Unlike Syria and Bahrain, where all but one journalist killing documented by CPJ has happened within the past year and a half, Somalia has a long history of being a deadly country for the press. Without an effective central government since President Siad Barre was overthrown in 1991 and with years of fighting in between rival warlords, Somalia is often categorized as a failed state haunted by famine and disease. With 11 unsolved journalist murders in the past 10 years, Somalia ranks second for the third year in a row on CPJ’s Impunity Index, topped only by Iraq. The Somali press corps has faced an onslaught of attacks, most coming from Al-Shabaab militants, but transitional government forces have also menaced Somali journalists.

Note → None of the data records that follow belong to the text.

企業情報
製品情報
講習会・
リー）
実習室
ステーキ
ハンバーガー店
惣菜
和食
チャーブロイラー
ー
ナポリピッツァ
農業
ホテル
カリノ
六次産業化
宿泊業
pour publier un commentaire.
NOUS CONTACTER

I asked Sahal Abdulle, exiled veteran Somali journalist and former correspondent for The New York Times and Reuters, why so many young journalists have been killed this year. “In Somalia, everyone over 30 fled the country,” was his short answer.
According to CPJ’s annual report on exiled journalists, a whopping 78 Somali journalists facing threats, attacks, and harassment have gone into exile over the past five years. The high number puts Somalia in first place among countries like Iran and Ethiopia, where journalists are forced to flee their homes. The exodus has decimated the local press corps and left a significant void in news coverage.

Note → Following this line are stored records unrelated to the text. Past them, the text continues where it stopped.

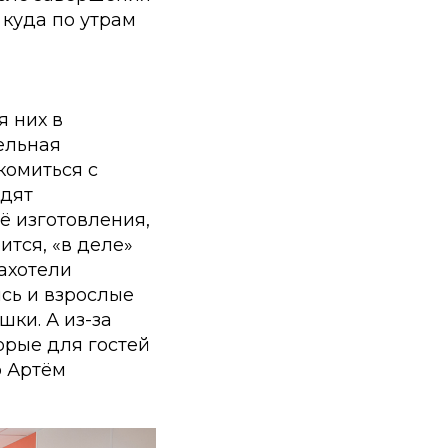
 куда по утрам
 них в
ельная
комиться с
одят
ё изготовления,
ится, «в деле»
захотели
сь и взрослые
ки. А из-за
орые для гостей
р Артём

Even when a veteran reporter is able to stay in Somalia, the younger reporters are still at greater risk. “While youth are taking risks to report the story,” said Abdulle, “the older generations have grown more cautious and practice self-censorship.”

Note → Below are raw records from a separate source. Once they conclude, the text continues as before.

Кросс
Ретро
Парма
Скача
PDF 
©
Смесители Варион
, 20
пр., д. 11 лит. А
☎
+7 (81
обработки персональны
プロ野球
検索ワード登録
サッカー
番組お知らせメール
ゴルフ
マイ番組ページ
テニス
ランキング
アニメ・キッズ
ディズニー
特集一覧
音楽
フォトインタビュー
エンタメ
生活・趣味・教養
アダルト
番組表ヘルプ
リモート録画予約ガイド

One thing characterizing the situation for many young reporters these days is the lack of institutional backing by a large news organization. Previously, reporters covering war would have an employer to call on if they ran into trouble. Likewise, the traditional news organizations could provide basic security training or, at least, a space where journalists could meet and learn from their older colleagues. Today, young journalists are often on their own.
When acclaimed photojournalist Tim Hetherington returned in March 2011 from a reporting trip to Libya, he told his colleague, Michael Kamber, “There are an unbelievable number of young kids running around Libya with cameras.” (A month later, Hetherington, 40, returned to Libya, where he died in an explosion in the western city of Misurata).
As Kamber notes, before smartphones and digital cameras were made available to the average consumer, the number of photojournalists that could potentially cover a conflict was limited to the few that had the institutional backing and “who could keep their wits while taking pictures, process film in the field, and work out the tricky logistics of shipping film from a war zone to stateside.” Today, the situation has completely changed, as anyone equipped with an iPhone can cover a story and later upload photos and videos to sites like YouTube.
Still, anyone heading out on a dangerous assignment should heed some simple advice: Make sure you are prepared. A starting point could be CPJ’s newly updated Journalists Security Guide. I am not sure that it would have saved al-Tarsha or the many other brave young journalists who are no longer with us. But it would be a start.
As Herodotus put it long before the invention of the printing press, the fundamental problem is: In peace, sons bury fathers, but in war, fathers bury sons.
So, on Sunday, International Youth Day, let’s honor the sons that have been buried, and also celebrate the youthful eagerness to go out, explore, document, and ultimately change the world.